MATERIAL FOR THIS TASK:
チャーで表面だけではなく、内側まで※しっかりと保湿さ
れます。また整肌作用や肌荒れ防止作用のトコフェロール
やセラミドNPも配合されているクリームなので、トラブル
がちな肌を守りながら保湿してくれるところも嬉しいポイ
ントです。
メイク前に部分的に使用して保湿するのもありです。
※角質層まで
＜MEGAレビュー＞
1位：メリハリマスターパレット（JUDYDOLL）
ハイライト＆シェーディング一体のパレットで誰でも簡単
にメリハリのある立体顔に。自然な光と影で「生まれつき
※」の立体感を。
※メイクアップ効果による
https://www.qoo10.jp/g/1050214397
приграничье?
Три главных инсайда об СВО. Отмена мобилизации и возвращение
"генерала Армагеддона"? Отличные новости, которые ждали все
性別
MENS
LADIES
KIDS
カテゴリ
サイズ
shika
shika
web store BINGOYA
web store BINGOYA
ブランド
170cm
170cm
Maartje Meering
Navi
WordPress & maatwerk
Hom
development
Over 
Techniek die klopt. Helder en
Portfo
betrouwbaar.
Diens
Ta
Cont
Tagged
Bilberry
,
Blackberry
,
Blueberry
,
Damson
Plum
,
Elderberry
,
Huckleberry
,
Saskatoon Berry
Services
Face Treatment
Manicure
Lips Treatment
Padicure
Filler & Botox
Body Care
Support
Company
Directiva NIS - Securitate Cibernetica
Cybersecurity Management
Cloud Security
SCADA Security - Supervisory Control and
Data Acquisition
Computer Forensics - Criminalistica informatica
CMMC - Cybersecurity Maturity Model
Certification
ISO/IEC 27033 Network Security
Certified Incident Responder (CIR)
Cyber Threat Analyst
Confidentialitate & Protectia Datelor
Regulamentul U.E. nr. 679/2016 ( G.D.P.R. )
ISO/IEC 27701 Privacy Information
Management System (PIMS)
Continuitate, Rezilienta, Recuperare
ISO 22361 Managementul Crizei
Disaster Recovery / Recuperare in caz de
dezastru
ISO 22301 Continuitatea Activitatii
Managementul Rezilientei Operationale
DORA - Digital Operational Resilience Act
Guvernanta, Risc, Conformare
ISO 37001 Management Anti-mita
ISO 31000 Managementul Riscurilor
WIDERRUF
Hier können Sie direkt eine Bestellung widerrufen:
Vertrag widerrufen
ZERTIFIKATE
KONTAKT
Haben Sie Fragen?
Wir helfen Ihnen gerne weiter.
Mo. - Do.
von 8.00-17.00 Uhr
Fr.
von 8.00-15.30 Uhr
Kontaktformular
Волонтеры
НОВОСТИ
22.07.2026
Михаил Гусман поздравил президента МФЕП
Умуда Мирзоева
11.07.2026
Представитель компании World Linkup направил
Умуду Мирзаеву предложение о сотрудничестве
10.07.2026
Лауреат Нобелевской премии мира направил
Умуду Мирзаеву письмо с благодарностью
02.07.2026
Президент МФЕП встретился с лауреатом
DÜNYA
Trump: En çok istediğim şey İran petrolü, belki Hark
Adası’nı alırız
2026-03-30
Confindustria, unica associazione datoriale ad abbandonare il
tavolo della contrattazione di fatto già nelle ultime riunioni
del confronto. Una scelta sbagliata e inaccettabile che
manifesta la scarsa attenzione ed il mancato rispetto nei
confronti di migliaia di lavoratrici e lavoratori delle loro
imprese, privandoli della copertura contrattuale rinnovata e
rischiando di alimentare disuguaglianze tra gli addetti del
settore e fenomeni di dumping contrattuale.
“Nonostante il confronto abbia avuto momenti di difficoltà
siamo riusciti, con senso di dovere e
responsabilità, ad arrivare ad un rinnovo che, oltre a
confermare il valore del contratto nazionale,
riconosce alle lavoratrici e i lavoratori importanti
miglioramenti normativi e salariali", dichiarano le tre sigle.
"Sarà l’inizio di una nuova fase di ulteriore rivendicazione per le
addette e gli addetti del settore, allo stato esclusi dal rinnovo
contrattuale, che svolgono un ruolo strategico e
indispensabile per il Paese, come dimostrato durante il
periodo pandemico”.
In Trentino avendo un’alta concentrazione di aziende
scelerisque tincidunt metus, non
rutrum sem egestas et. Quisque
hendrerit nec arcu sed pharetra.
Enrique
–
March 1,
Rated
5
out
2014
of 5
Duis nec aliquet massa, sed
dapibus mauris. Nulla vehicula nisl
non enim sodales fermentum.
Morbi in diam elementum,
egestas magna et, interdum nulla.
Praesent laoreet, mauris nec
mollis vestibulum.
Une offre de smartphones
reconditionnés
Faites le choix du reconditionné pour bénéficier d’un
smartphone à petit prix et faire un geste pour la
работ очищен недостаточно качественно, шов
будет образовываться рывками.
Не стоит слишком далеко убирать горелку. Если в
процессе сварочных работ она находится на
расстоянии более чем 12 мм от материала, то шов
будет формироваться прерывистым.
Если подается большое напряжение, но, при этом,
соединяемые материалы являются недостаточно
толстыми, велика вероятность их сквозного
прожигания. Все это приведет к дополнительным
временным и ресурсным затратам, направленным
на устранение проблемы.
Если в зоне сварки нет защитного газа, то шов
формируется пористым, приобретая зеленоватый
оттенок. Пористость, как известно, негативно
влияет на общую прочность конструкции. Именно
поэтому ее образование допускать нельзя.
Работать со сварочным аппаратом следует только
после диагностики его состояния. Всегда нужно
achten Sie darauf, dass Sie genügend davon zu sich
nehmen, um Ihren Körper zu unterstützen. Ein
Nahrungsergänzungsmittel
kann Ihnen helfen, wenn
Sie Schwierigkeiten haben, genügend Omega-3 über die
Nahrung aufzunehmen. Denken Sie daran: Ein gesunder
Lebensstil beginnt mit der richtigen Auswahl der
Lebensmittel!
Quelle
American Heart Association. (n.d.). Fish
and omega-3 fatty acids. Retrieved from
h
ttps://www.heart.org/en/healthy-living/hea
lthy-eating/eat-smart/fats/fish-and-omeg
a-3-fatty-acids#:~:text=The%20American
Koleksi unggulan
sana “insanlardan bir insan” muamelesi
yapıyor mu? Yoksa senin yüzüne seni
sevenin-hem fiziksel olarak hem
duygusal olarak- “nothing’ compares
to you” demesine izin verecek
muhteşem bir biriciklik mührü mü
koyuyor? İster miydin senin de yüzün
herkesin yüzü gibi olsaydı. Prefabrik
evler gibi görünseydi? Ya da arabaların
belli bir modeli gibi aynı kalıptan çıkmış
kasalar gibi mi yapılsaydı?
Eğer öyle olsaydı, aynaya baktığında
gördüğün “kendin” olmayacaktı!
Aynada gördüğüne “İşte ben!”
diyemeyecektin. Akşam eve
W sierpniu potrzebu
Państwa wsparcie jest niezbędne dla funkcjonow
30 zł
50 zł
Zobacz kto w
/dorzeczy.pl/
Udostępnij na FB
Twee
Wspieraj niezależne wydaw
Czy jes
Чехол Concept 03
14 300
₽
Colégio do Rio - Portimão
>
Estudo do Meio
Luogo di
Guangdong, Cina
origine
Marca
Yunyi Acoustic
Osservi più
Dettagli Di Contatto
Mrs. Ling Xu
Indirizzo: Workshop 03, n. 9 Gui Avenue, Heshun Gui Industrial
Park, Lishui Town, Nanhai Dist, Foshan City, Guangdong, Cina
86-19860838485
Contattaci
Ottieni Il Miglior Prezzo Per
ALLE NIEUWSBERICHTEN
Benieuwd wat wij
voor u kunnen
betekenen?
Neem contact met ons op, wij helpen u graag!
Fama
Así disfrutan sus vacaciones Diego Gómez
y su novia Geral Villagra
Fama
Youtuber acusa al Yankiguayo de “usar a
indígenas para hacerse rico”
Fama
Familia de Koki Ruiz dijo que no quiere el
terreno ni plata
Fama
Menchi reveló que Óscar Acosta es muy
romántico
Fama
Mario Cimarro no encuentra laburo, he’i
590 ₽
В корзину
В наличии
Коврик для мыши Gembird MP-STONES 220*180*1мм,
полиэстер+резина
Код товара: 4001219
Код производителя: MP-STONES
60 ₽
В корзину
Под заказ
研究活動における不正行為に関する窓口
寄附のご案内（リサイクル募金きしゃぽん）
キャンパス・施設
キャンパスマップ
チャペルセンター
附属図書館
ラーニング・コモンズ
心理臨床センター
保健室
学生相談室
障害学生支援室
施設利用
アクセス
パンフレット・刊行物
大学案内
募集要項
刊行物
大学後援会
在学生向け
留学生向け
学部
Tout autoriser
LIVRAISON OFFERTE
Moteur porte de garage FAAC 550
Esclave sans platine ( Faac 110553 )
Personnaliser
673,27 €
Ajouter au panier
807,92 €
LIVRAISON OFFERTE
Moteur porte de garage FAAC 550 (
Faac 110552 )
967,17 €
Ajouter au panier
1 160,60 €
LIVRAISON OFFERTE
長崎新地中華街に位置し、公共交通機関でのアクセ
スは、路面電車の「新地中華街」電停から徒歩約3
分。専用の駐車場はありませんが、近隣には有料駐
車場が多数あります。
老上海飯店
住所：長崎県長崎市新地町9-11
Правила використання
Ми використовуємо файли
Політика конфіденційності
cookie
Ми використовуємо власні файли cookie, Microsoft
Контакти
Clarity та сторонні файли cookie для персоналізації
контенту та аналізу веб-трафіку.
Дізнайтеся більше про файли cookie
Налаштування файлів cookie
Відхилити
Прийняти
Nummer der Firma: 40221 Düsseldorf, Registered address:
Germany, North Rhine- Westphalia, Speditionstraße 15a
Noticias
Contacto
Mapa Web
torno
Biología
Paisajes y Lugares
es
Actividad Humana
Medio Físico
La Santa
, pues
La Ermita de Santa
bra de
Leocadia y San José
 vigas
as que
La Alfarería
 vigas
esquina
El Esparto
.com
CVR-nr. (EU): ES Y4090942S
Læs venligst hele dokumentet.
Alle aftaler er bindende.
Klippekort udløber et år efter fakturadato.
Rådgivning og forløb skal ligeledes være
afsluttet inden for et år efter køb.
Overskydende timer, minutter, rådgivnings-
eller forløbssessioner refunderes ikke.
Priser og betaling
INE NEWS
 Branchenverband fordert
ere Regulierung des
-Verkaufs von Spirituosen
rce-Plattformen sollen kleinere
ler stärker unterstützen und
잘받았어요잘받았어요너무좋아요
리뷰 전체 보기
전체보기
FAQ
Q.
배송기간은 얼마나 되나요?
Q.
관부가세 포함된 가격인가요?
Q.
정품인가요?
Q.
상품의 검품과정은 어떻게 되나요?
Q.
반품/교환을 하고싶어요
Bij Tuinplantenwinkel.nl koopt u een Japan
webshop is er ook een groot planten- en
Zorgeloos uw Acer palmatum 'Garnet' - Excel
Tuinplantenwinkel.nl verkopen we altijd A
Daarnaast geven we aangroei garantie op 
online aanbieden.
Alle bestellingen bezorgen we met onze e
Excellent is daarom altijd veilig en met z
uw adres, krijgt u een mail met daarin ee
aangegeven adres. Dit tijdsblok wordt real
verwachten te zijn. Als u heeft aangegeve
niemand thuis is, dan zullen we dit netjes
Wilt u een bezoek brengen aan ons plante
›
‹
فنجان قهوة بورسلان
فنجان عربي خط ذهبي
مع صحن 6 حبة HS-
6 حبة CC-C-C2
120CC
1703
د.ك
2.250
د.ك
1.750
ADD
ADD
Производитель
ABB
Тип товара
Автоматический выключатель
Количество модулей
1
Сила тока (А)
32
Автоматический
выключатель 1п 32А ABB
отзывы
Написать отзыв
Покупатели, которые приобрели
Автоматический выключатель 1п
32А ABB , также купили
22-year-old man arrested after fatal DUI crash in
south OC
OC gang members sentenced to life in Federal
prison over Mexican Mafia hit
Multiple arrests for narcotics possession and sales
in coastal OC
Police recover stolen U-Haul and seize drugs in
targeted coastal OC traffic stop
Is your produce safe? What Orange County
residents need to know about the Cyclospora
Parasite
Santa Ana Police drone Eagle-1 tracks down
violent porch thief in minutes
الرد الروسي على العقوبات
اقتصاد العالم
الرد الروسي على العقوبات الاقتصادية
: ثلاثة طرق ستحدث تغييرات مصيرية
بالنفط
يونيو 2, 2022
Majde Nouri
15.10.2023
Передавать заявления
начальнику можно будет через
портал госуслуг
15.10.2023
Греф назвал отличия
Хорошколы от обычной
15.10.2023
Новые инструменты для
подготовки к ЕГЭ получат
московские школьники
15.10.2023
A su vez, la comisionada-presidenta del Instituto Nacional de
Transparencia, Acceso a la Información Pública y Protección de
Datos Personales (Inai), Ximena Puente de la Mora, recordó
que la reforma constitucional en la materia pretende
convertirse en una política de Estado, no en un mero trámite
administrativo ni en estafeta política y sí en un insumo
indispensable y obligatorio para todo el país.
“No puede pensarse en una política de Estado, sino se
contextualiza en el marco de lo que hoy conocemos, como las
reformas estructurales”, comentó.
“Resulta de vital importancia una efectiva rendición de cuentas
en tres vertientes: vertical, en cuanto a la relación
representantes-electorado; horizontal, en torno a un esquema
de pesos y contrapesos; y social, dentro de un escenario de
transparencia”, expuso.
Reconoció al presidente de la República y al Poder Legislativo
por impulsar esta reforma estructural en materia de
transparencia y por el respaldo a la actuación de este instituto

WORK ORDER: Look through the lines above and collect those with the word "Estado".

SOLUTION FOR THIS EXERCISE:
convertirse en una política de Estado, no en un mero trámite
“No puede pensarse en una política de Estado, sino se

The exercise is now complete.